With two outs in the second inning, shortstop Nico Hoerner fumbled the transfer on a Lorenzo Cain chopper up the middle, allowing Milwaukee’s first run to score. Two pitches later, Peterson sent a high-and-tight fastball just over the wall in right for a two-run homer.
“If Nico makes that play there in the second,” Cubs manager David Ross said, “maybe we get out of there and maybe it’s a little bit cleaner game, a little more rhythm.”
Similarly, Andrew McCutchen pulled an up-and-in fastball from Hendricks out to left-center field in the third inning for a solo shot.

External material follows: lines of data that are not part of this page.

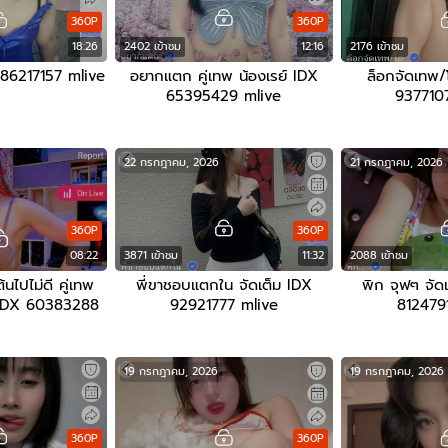
360P
360P
18:26
2402 เข้าชม
12:16
2176 เข้าชม
 86217157 mlive
อยากแตก คู่เทพ น้องเรย์ IDX
ล็อกจัดเทพ/
65395429 mlive
937710
22 กรกฎาคม, 2026
21 กรกฎาคม, 2026
360P
360P
08:22
3871 เข้าชม
11:32
2088 เข้าชม
นไปไม่ดี คู่เทพ
พี่ขาชอบแตกใน จัดเต็ม IDX
พิก จุฟๆ จัดเ
ี IDX 60383288
92921777 mlive
812479
ive
19 กรกฎาคม, 2026
19 กรกฎาคม, 2026
360P
360P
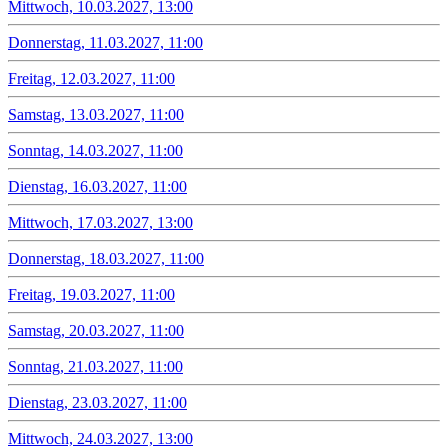
Mittwoch, 10.03.2027, 13:00
Donnerstag, 11.03.2027, 11:00
Freitag, 12.03.2027, 11:00
Samstag, 13.03.2027, 11:00
Sonntag, 14.03.2027, 11:00
Dienstag, 16.03.2027, 11:00
Mittwoch, 17.03.2027, 13:00
Donnerstag, 18.03.2027, 11:00
Freitag, 19.03.2027, 11:00
Samstag, 20.03.2027, 11:00
Sonntag, 21.03.2027, 11:00
Dienstag, 23.03.2027, 11:00
Mittwoch, 24.03.2027, 13:00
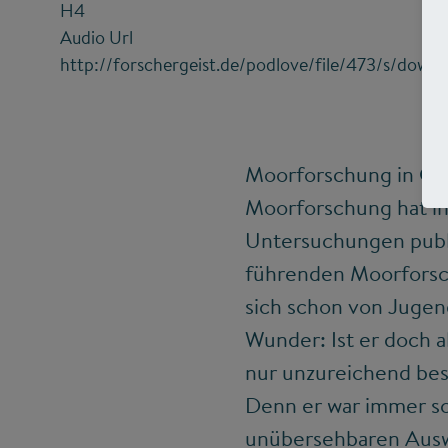
H4
Audio Url
http://forschergeist.de/podlove/file/473/s/dow
Moorforschung in Gre
Moorforschung hat in 
Untersuchungen publi
führenden Moorforsche
sich schon von Jugend
Wunder: Ist er doch 
nur unzureichend bes
Denn er war immer sch
unübersehbaren Auswir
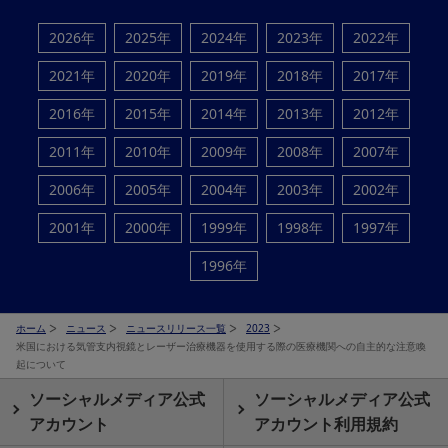
2026年
2025年
2024年
2023年
2022年
2021年
2020年
2019年
2018年
2017年
2016年
2015年
2014年
2013年
2012年
2011年
2010年
2009年
2008年
2007年
2006年
2005年
2004年
2003年
2002年
2001年
2000年
1999年
1998年
1997年
1996年
ホーム
ニュース
ニュースリリース一覧
2023
米国における気管支内視鏡とレーザー治療機器を使用する際の医療機関への自主的な注意喚
起について
ソーシャルメディア公式
ソーシャルメディア公式
アカウント
アカウント利用規約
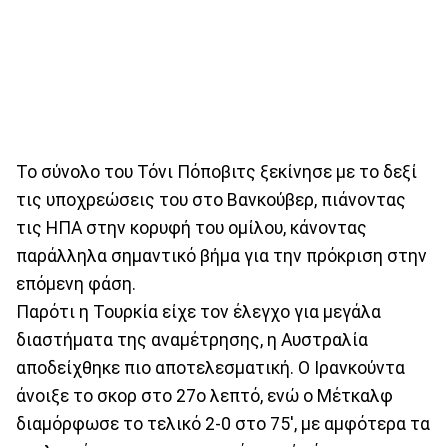
Το σύνολο του Τόνι Πόποβιτς ξεκίνησε με το δεξί
τις υποχρεώσεις του στο Βανκούβερ, πιάνοντας
τις ΗΠΑ στην κορυφή του ομίλου, κάνοντας
παράλληλα σημαντικό βήμα για την πρόκριση στην
επόμενη φάση.
Παρότι η Τουρκία είχε τον έλεγχο για μεγάλα
διαστήματα της αναμέτρησης, η Αυστραλία
αποδείχθηκε πιο αποτελεσματική. Ο Ιρανκούντα
άνοιξε το σκορ στο 27ο λεπτό, ενώ ο Μέτκαλφ
διαμόρφωσε το τελικό 2-0 στο 75', με αμφότερα τα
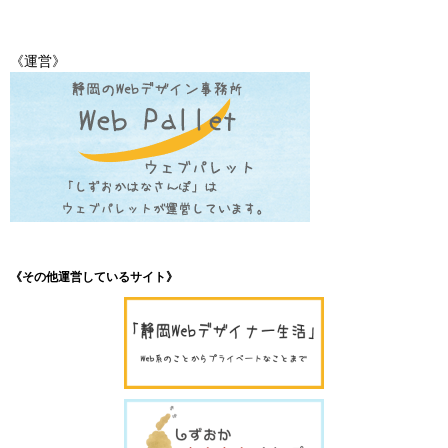
《運営》
《その他運営しているサイト》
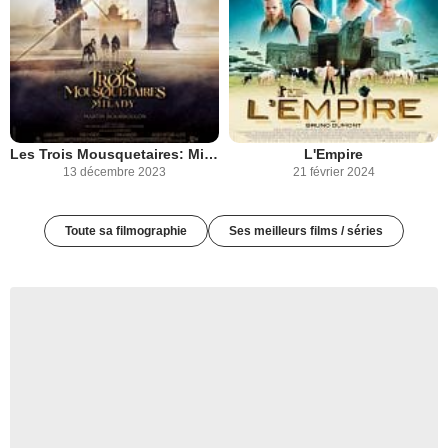
Les Trois Mousquetaires: Milady
L'Empire
13 décembre 2023
21 février 2024
Toute sa filmographie
Ses meilleurs films / séries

“The Peterson home run, that’s where I was trying to go with it,” Hendricks said. “And McCutchen home run, he beat me on that. That’s what I was trying to do. But, what it tells me is it was coming in flat.”
As things stand, Hendricks has a 5.47 ERA on the season. A year ago, he labored out of the gates to the tune of a 6.23 ERA in his first seven turns. From there, while Hendricks was still battling his delivery, he found enough of a rhythm to go on a 16-start run between May and August that included a 2.79 ERA over 100 innings of work.
“We trust Kyle. His resume, I think, speaks for itself,” Ross said. “He’ll analyze it. He’ll come back to work tomorrow and get busy getting back into rhythm.”
Hendricks noted that the message from Contreras and Hottovy in the fourth was that the pitcher was “rushing” in his delivery. The righty was not staying back over the pitching rubber, which was disrupting the chain reaction of his mechanics. His fastballs, in turn, were losing their depth, and he was struggling to locate them down in the zone. When that’s an issue, troubles with his signature changeup can follow.
To finish that fourth inning, Hendricks was able to make the proper in-game adjustment. But in the fifth, he was back to rushing, and Christian Yelich took advantage with a two-run homer off a changeup down the middle.
Hendricks noted that the big difference this season compared to last is that this year, the issues are coming and going. This year, the moments of success are inconsistent, but at least they’re there. At the outset of last season, Hendricks said he was lost, and those in-game glimpses of success seemed non-existent. To Hendricks, that is a positive he can carry into his work ahead of his next start.
“I feel like I am in a good spot,” he said. “When I’m doing the right things, the things I’ve been working on, it’s right. I see angle, I see bad swings. I’m off the end of the bat. But, when I’m not right, it’s just the inconsistency that’s bothering me right now.”